**Your instructions**
Go through the material and tally the lines containing the string "most". Give the total alone.

**Data extracts**
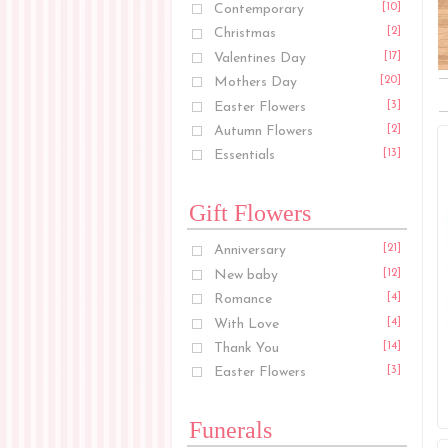
Contemporary
[10]
Christmas
[2]
Valentines Day
[17]
Mothers Day
[20]
Easter Flowers
[3]
Autumn Flowers
[2]
Essentials
[13]
Gift Flowers
Anniversary
[21]
New baby
[12]
Romance
[4]
With Love
[4]
Thank You
[14]
Easter Flowers
[3]
Funerals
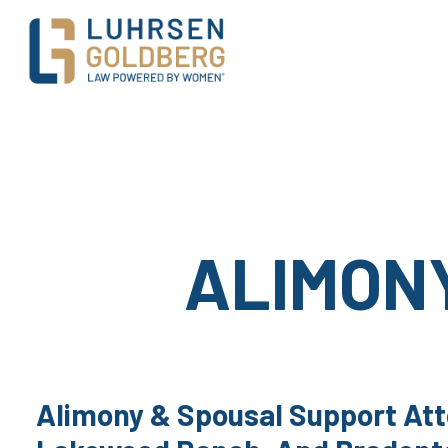
Main Navigation
ALIMON
Alimony & Spousal Support Att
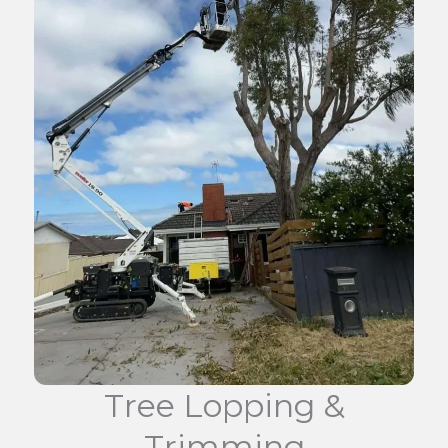
Tree Lopping &
Trimming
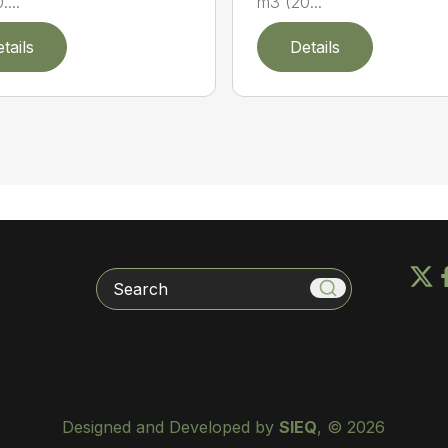
...
m3 (20...
tails
Details
Search
Designed and Developed by
SIEQ
, © 2026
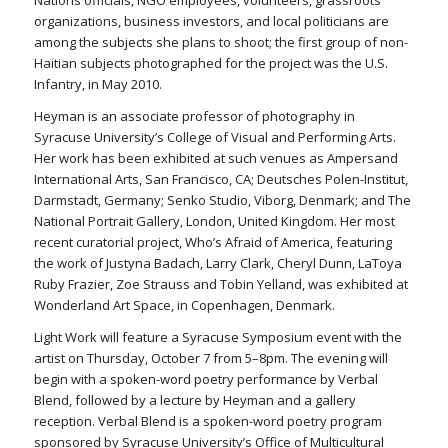
Nations officials, NGO employees, volunteers, grassroots
organizations, business investors, and local politicians are
among the subjects she plans to shoot; the first group of non-
Haitian subjects photographed for the project was the U.S.
Infantry, in May 2010.
Heyman is an associate professor of photography in
Syracuse University’s College of Visual and Performing Arts.
Her work has been exhibited at such venues as Ampersand
International Arts, San Francisco, CA; Deutsches Polen-Institut,
Darmstadt, Germany; Senko Studio, Viborg, Denmark; and The
National Portrait Gallery, London, United Kingdom. Her most
recent curatorial project, Who’s Afraid of America, featuring
the work of Justyna Badach, Larry Clark, Cheryl Dunn, LaToya
Ruby Frazier, Zoe Strauss and Tobin Yelland, was exhibited at
Wonderland Art Space, in Copenhagen, Denmark.
Light Work will feature a Syracuse Symposium event with the
artist on Thursday, October 7 from 5–8pm. The evening will
begin with a spoken-word poetry performance by Verbal
Blend, followed by a lecture by Heyman and a gallery
reception. Verbal Blend is a spoken-word poetry program
sponsored by Syracuse University’s Office of Multicultural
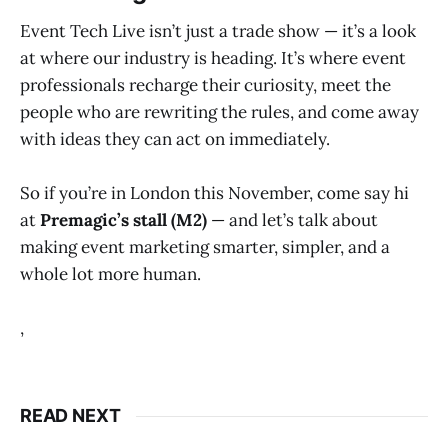
Event Tech Live isn’t just a trade show — it’s a look
at where our industry is heading. It’s where event
professionals recharge their curiosity, meet the
people who are rewriting the rules, and come away
with ideas they can act on immediately.
So if you’re in London this November, come say hi
at
Premagic’s stall (M2)
— and let’s talk about
making event marketing smarter, simpler, and a
whole lot more human.
,
READ NEXT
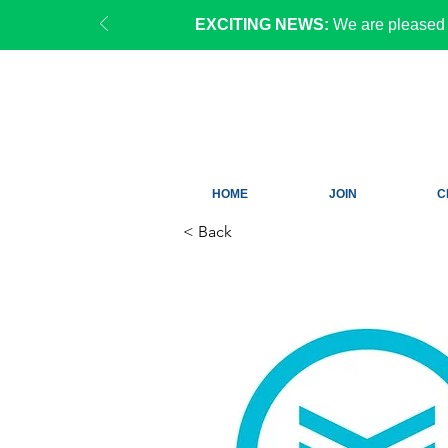
EXCITING NEWS:
We are pleased 
HOME
JOIN
C
< Back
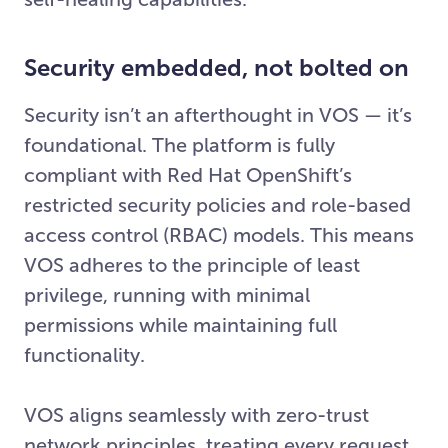
Security embedded, not bolted on
Security isn’t an afterthought in VOS — it’s
foundational. The platform is fully
compliant with Red Hat OpenShift’s
restricted security policies and role-based
access control (RBAC) models. This means
VOS adheres to the principle of least
privilege, running with minimal
permissions while maintaining full
functionality.
VOS aligns seamlessly with zero-trust
network principles, treating every request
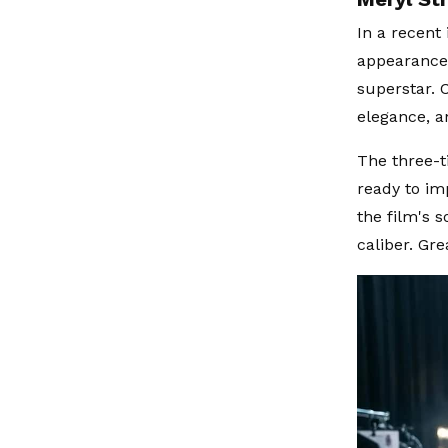
In a recent
appearance 
superstar. C
elegance, an
The three-t
ready to im
the film's 
caliber. Gre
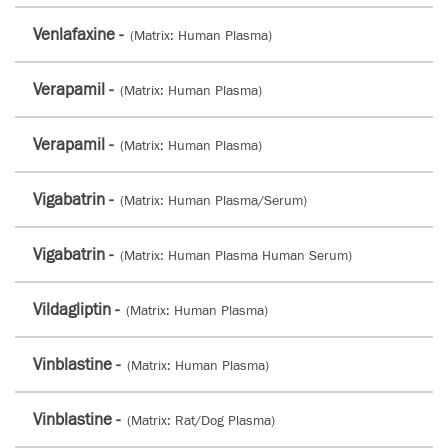
Venlafaxine -
(Matrix: Human Plasma)
Verapamil -
(Matrix: Human Plasma)
Verapamil -
(Matrix: Human Plasma)
Vigabatrin -
(Matrix: Human Plasma/Serum)
Vigabatrin -
(Matrix: Human Plasma Human Serum)
Vildagliptin -
(Matrix: Human Plasma)
Vinblastine -
(Matrix: Human Plasma)
Vinblastine -
(Matrix: Rat/Dog Plasma)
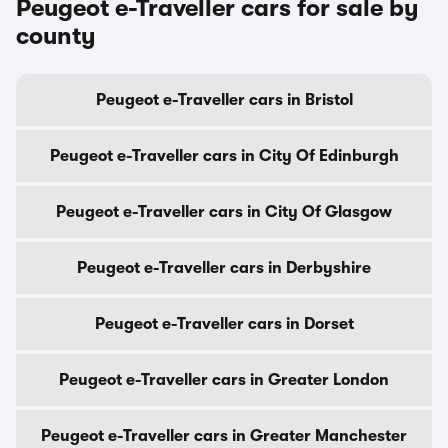
Peugeot e-Traveller cars for sale by
county
Peugeot e-Traveller cars in Bristol
Peugeot e-Traveller cars in City Of Edinburgh
Peugeot e-Traveller cars in City Of Glasgow
Peugeot e-Traveller cars in Derbyshire
Peugeot e-Traveller cars in Dorset
Peugeot e-Traveller cars in Greater London
Peugeot e-Traveller cars in Greater Manchester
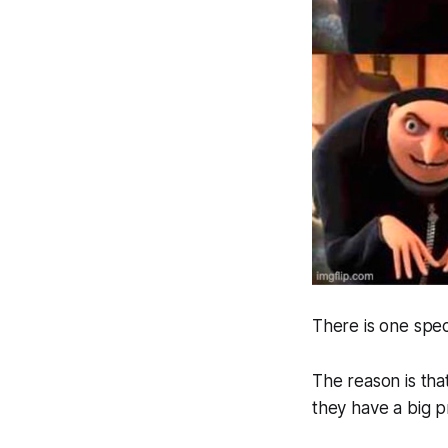
There is one spec
The reason is tha
they have a big 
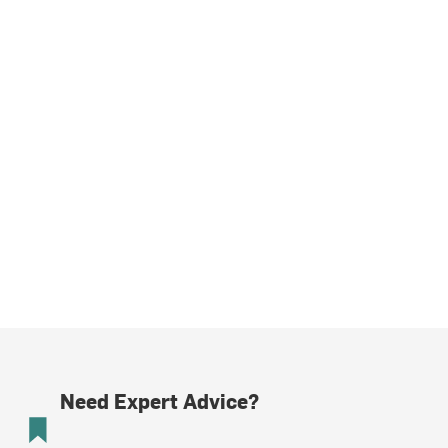
Need Expert Advice?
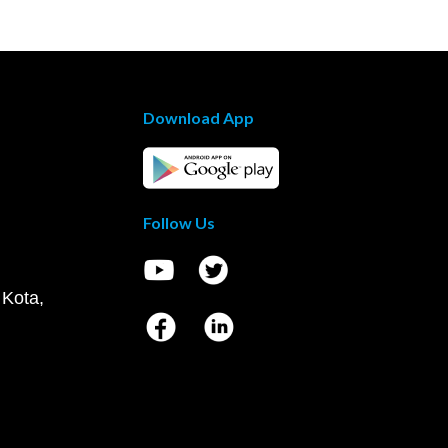
Download App
Follow Us
 Kota,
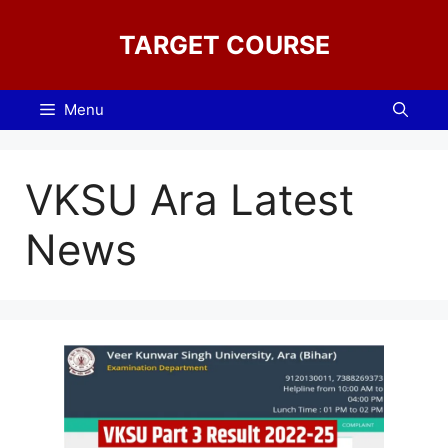
Skip
to
TARGET COURSE
content
Menu
VKSU Ara Latest
News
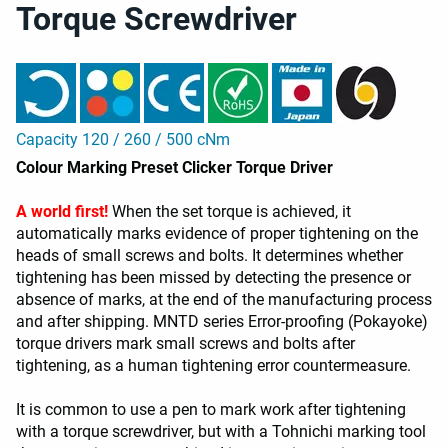
Torque Screwdriver
Capacity 120 / 260 / 500 cNm
Colour Marking Preset Clicker Torque Driver
A world first!
When the set torque is achieved, it
automatically marks evidence of proper tightening on the
heads of small screws and bolts. It determines whether
tightening has been missed by detecting the presence or
absence of marks, at the end of the manufacturing process
and after shipping. MNTD series Error-proofing (Pokayoke)
torque drivers mark small screws and bolts after
tightening, as a human tightening error countermeasure.
It is common to use a pen to mark work after tightening
with a torque screwdriver, but with a Tohnichi marking tool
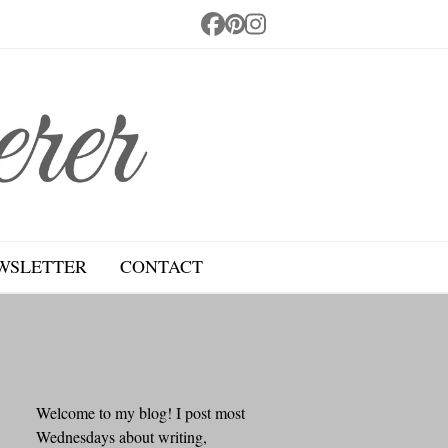
Facebook
Pinterest
Instagram
WSLETTER
CONTACT
Welcome to my blog! I post most
Wednesdays about writing,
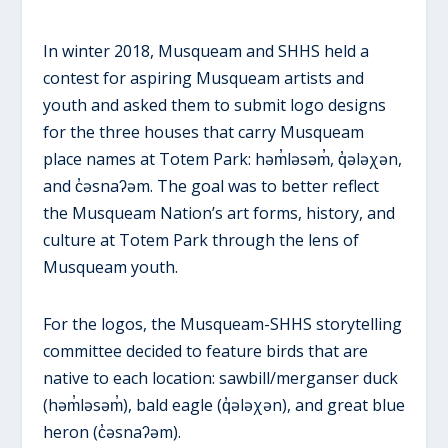
In winter 2018, Musqueam and SHHS held a
contest for aspiring Musqueam artists and
youth and asked them to submit logo designs
for the three houses that carry Musqueam
place names at Totem Park: həm̓ləsəm̓, q̓ələχən,
and c̓əsnaʔəm. The goal was to better reflect
the Musqueam Nation’s art forms, history, and
culture at Totem Park through the lens of
Musqueam youth.
For the logos, the Musqueam-SHHS storytelling
committee decided to feature birds that are
native to each location: sawbill/merganser duck
(həm̓ləsəm̓), bald eagle (q̓ələχən), and great blue
heron (c̓əsnaʔəm).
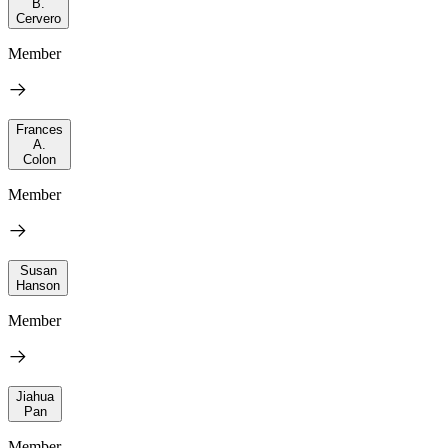
B.
Cervero
Member
Frances
A.
Colon
Member
Susan
Hanson
Member
Jiahua
Pan
Member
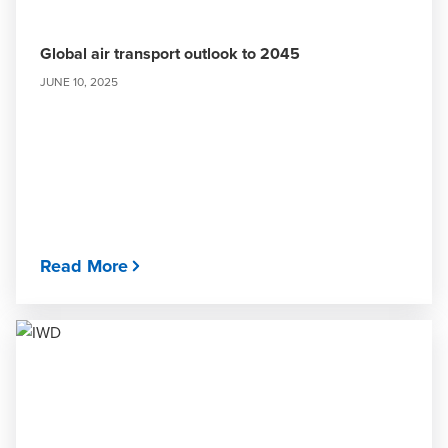
Global air transport outlook to 2045
JUNE 10, 2025
Read More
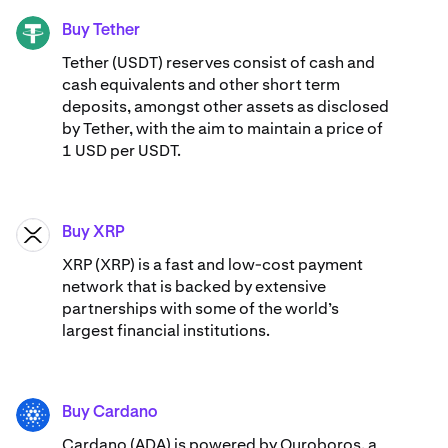
Buy Tether
USDT
Tether (USDT) reserves consist of cash and
cash equivalents and other short term
deposits, amongst other assets as disclosed
by Tether, with the aim to maintain a price of
1 USD per USDT.
Buy XRP
XRP
XRP (XRP) is a fast and low-cost payment
network that is backed by extensive
partnerships with some of the world’s
largest financial institutions.
Buy Cardano
ADA
Cardano (ADA) ​​is powered by Ouroboros, a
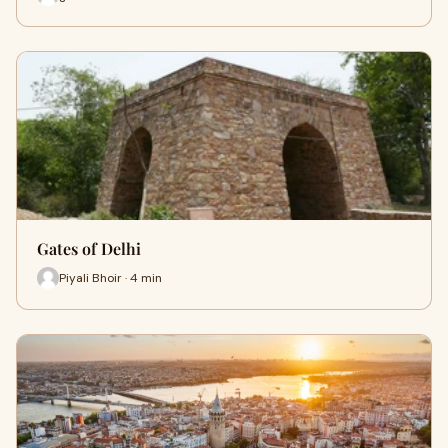
Gates of Delhi
Piyali Bhoir · 4 min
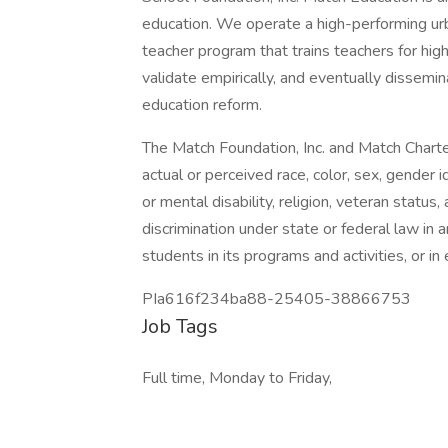
education. We operate a high-performing urb
teacher program that trains teachers for hig
validate empirically, and eventually dissemi
education reform.
The Match Foundation, Inc. and Match Charter
actual or perceived race, color, sex, gender id
or mental disability, religion, veteran status
discrimination under state or federal law in 
students in its programs and activities, or 
PIa616f234ba88-25405-38866753
Job Tags
Full time, Monday to Friday,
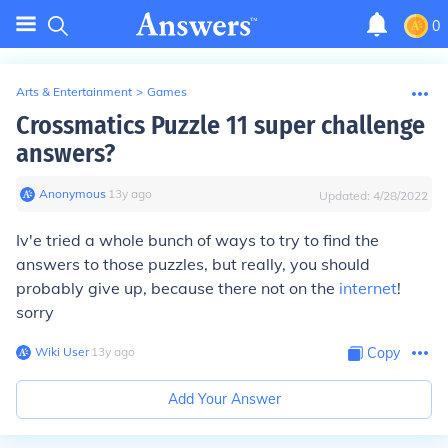
0
Arts & Entertainment
>
Games
Crossmatics Puzzle 11 super challenge
answers?
Anonymous
∙
13
y
ago
Updated:
4/28/2022
Iv'e tried a whole bunch of ways to try to find the
answers to those puzzles, but really, you should
probably give up, because there not on the
internet
!
sorry
Wiki User
∙
13
y
ago
Copy
Add Your Answer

**Task output**
2